◆ Source material

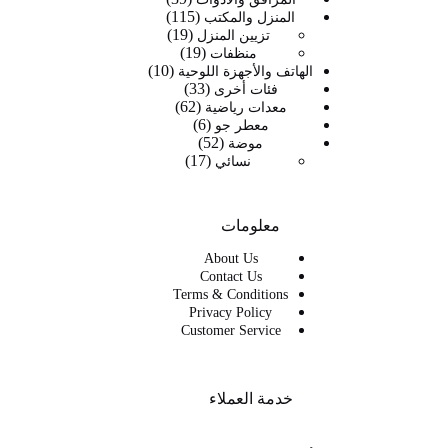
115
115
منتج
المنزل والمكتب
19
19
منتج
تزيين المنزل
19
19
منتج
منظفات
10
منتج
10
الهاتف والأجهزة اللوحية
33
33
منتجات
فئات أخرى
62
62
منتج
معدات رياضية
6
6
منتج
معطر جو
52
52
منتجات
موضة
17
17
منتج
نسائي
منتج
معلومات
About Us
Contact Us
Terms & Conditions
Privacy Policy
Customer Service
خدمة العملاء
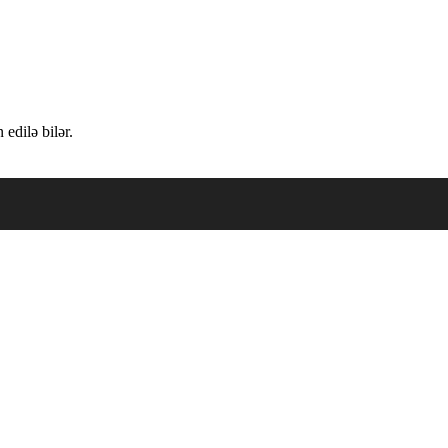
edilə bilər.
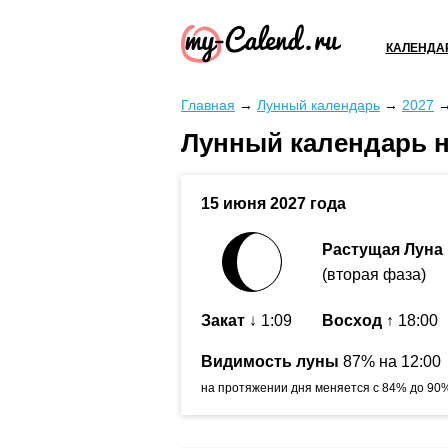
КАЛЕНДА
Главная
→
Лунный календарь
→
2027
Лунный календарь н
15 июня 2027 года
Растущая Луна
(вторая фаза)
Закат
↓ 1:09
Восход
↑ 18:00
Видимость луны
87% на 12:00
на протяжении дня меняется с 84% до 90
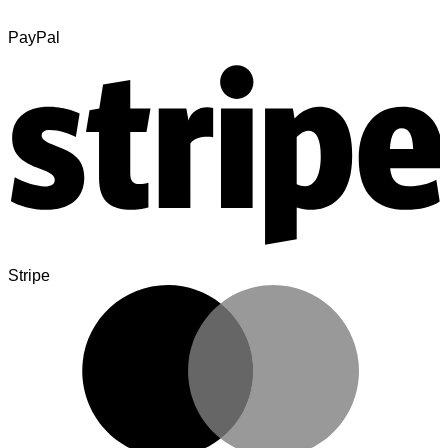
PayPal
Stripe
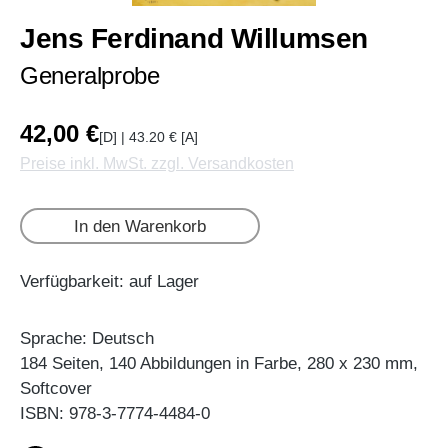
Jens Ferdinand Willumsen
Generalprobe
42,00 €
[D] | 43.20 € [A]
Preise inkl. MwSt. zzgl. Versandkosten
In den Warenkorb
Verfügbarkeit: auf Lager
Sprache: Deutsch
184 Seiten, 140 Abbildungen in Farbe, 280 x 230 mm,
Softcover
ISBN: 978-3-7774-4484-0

---

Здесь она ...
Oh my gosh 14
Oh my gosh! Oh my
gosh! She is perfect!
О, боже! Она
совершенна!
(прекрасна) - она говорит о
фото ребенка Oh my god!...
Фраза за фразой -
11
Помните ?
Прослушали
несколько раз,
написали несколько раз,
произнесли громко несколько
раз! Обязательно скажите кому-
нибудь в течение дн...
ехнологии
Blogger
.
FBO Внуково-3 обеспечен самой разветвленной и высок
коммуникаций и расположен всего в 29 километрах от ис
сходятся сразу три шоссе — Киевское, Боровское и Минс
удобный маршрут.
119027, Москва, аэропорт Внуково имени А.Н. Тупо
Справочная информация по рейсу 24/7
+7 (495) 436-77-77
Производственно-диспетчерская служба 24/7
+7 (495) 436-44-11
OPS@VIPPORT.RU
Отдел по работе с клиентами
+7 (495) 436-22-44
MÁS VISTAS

◆ What you should do
Reproduce exactly, and with no other material, the lines between those holding "Jens Ferdinand Willumsen" and "ISBN: 978-3-7774-4484-0", inclusive.

◆ Answer for this exercise
Jens Ferdinand Willumsen
Generalprobe
42,00 €
[D] | 43.20 € [A]
Preise inkl. MwSt. zzgl. Versandkosten
In den Warenkorb
Verfügbarkeit: auf Lager
Sprache: Deutsch
184 Seiten, 140 Abbildungen in Farbe, 280 x 230 mm,
Softcover
ISBN: 978-3-7774-4484-0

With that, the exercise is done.